Although I grew up on a steady diet of kung fu, Ultraman, and Godzilla (among other things), it wasn’t until the late 1980s that I headed out in search of material beyond that which was served up to me on Saturday afternoon via various themed “theaters” on television. It was a difficult road to travel at the time. These days, you can go pretty much anywhere and find a slew of cheap kungfu films for sale. But not so long ago, getting even the dodgiest fare from across the Pacific required months of searching and dealing with shady tape traders who kept asking if you were interested in their bondage videos or their band’s newest demo when all you wanted was a copy of the latest Jackie Chan film. When I moved to Florida in 1990, I met a guy who shared my love for all things kungfu. It was he who took me to a place on the outskirts of Gainesville that stocked shelves upon shelves of old-school kungfu films. It was one of those moments where your eyes filled with tears, and you want to fall to your knees and mutter “Amitābha!” In those carefree years, few things could bring a glow to my face quite like those familiar notes accompanying an animated seahorse flying through space while an announcer shouted “THIS is an Ocean Shores VIDEO presentation!”
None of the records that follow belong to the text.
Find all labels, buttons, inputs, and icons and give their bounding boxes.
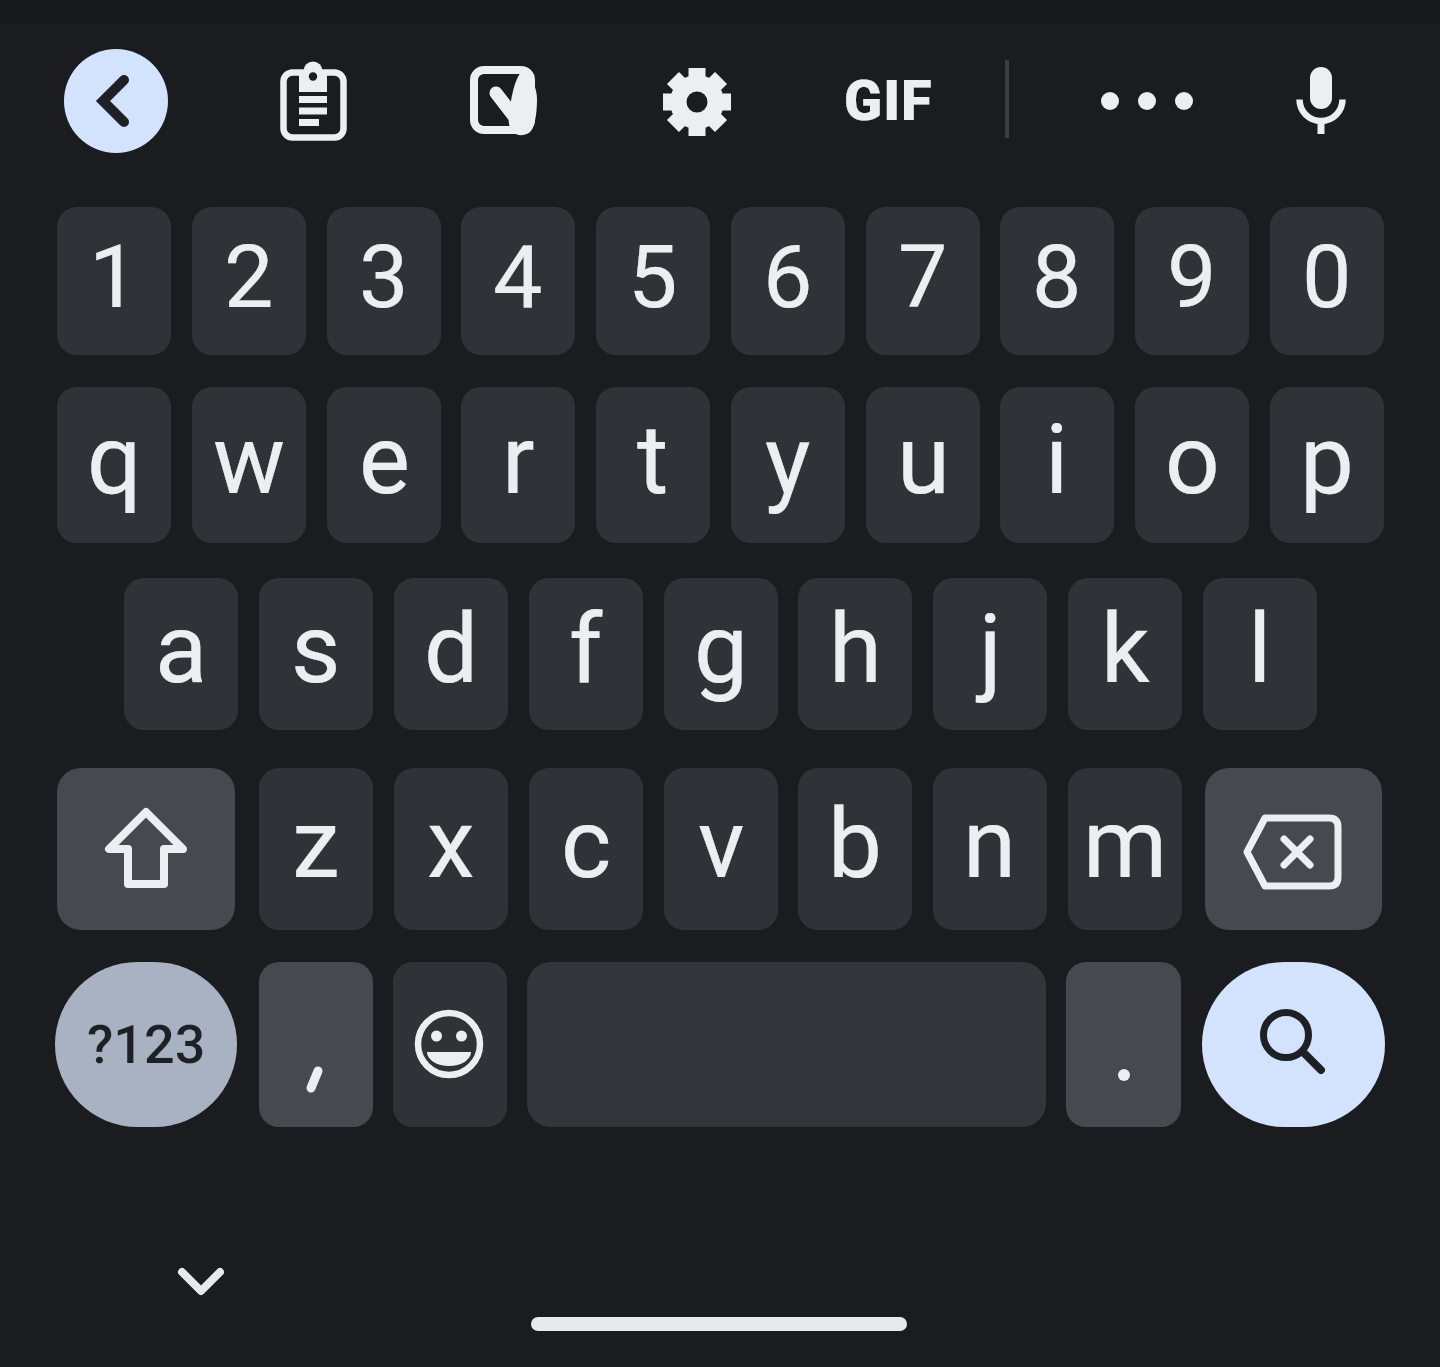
- button[interactable]: 6: [731, 207, 845, 355]
- button[interactable]: [1269, 49, 1373, 153]
- button[interactable]: 4: [461, 207, 575, 355]
- staticText: z: [292, 788, 340, 901]
- staticText: i: [1045, 404, 1069, 517]
- button[interactable]: f: [529, 578, 643, 730]
- staticText: v: [698, 788, 745, 901]
- staticText: u: [897, 404, 950, 517]
- staticText: 7: [898, 225, 948, 328]
- button[interactable]: v: [664, 768, 778, 930]
- button[interactable]: GIF: [836, 49, 940, 153]
- button[interactable]: 5: [596, 207, 710, 355]
- button[interactable]: w: [192, 387, 306, 543]
- button[interactable]: [1205, 768, 1382, 930]
- button[interactable]: [1202, 962, 1385, 1127]
- button[interactable]: r: [461, 387, 575, 543]
- button[interactable]: b: [798, 768, 912, 930]
- staticText: t: [637, 404, 669, 517]
- staticText: j: [979, 593, 1002, 706]
- button[interactable]: 0: [1270, 207, 1384, 355]
- button[interactable]: [64, 49, 168, 153]
- button[interactable]: x: [394, 768, 508, 930]
- button[interactable]: g: [664, 578, 778, 730]
- button[interactable]: u: [866, 387, 980, 543]
- staticText: m: [1083, 788, 1168, 901]
- button[interactable]: e: [327, 387, 441, 543]
- staticText: GIF: [844, 68, 933, 134]
- staticText: a: [155, 593, 208, 706]
- staticText: b: [828, 788, 882, 901]
- button[interactable]: [645, 50, 749, 154]
- staticText: p: [1300, 404, 1354, 517]
- staticText: r: [502, 404, 535, 517]
- button[interactable]: k: [1068, 578, 1182, 730]
- button[interactable]: [161, 1242, 241, 1322]
- staticText: 0: [1302, 225, 1352, 328]
- staticText: q: [87, 404, 142, 517]
- button[interactable]: [261, 51, 365, 155]
- staticText: n: [963, 788, 1017, 901]
- staticText: 3: [359, 225, 409, 328]
- button[interactable]: j: [933, 578, 1047, 730]
- staticText: l: [1248, 593, 1272, 706]
- button[interactable]: o: [1135, 387, 1249, 543]
- staticText: h: [829, 593, 882, 706]
- button[interactable]: 2: [192, 207, 306, 355]
- staticText: e: [359, 404, 410, 517]
- button[interactable]: 3: [327, 207, 441, 355]
- button[interactable]: 9: [1135, 207, 1249, 355]
- staticText: x: [427, 788, 475, 901]
- button[interactable]: a: [124, 578, 238, 730]
- button[interactable]: 1: [57, 207, 171, 355]
- staticText: w: [213, 404, 286, 517]
- button[interactable]: [259, 962, 373, 1127]
- button[interactable]: c: [529, 768, 643, 930]
- button[interactable]: s: [259, 578, 373, 730]
- button[interactable]: n: [933, 768, 1047, 930]
- staticText: 8: [1032, 225, 1082, 328]
- button[interactable]: l: [1203, 578, 1317, 730]
- staticText: f: [569, 593, 603, 706]
- button[interactable]: d: [394, 578, 508, 730]
- staticText: 2: [224, 225, 274, 328]
- staticText: 4: [493, 225, 543, 328]
- button[interactable]: 7: [866, 207, 980, 355]
- button[interactable]: [1066, 962, 1181, 1127]
- button[interactable]: m: [1068, 768, 1182, 930]
- button[interactable]: [1095, 49, 1199, 153]
- button[interactable]: z: [259, 768, 373, 930]
- staticText: ?123: [87, 1013, 206, 1076]
- button[interactable]: [451, 49, 555, 153]
- staticText: 5: [628, 225, 678, 328]
- staticText: k: [1101, 593, 1150, 706]
- staticText: 9: [1167, 225, 1217, 328]
- button[interactable]: q: [57, 387, 171, 543]
- button[interactable]: i: [1000, 387, 1114, 543]
- staticText: 6: [763, 225, 813, 328]
- staticText: g: [694, 593, 748, 706]
- staticText: d: [424, 593, 479, 706]
- button[interactable]: 8: [1000, 207, 1114, 355]
- staticText: c: [561, 788, 612, 901]
- button[interactable]: [57, 768, 235, 930]
- button[interactable]: y: [731, 387, 845, 543]
- button[interactable]: h: [798, 578, 912, 730]
- button[interactable]: [393, 962, 507, 1127]
- staticText: o: [1165, 404, 1220, 517]
- button[interactable]: p: [1270, 387, 1384, 543]
- staticText: y: [765, 404, 811, 517]
- staticText: 1: [89, 225, 139, 328]
- button[interactable]: t: [596, 387, 710, 543]
- button[interactable]: ?123: [55, 962, 237, 1127]
- staticText: s: [291, 593, 341, 706]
Kung Fu Zombie (Wu long tian shi zhao ji gui, 1981), directed by Hua Shan, was among our favorite rentals, along with its not-quite sequel Kung Fu from Beyond the Grave (1982). Hua Shan started at Shaw Brothers as a cinematographer in the 1970s and, by the middle of the decade, transitioned into the director’s chair. He made an impression right out of the gate, directing the eye-popping superhero monsterfest Infra-Man in 1975. He never quite matched that phantasmagoric masterpiece, but he worked throughout the 1970s, splitting his time between mid-level martial arts adventures and erotica, blending the two whenever he got a chance. In the 1980s, as the Shaw Brothers’ ironclad grip on its performers slipped and draconian studio contracts fell out of fashion, Hua branched out, working with the Shaws while also collaborating with other producers. In 1981, he delivered a pretty amazing one-two punch, directing the insane Bloody Parrot for the Shaws and the delirious Kung Fu Zombie for independent producer Pal Ming’s Eternal Film (H. K.) Co.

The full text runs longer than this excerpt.